START DATA EXCERPTS
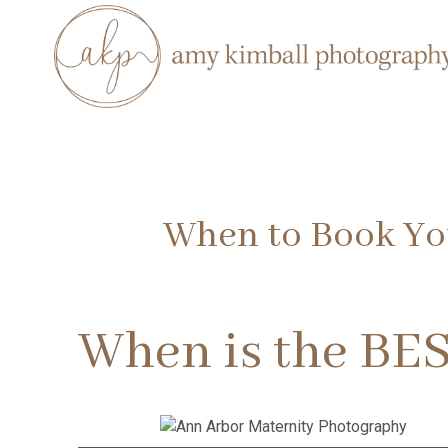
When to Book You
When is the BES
END DATA EXCERPTS
START DATA EXCERPTS
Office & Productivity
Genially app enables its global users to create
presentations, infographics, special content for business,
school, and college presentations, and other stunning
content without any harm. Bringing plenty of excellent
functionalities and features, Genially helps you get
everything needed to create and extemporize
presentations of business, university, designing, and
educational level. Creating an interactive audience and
END DATA EXCERPTS
▶ [THE TASK]
Set down, unchanged, only those lines above that fall between the line with "functionalities and features, Genially" and the line with "educational level. Creating", the two end lines included.

▶ [RESPONSE BOX]
functionalities and features, Genially helps you get
everything needed to create and extemporize
presentations of business, university, designing, and
educational level. Creating an interactive audience and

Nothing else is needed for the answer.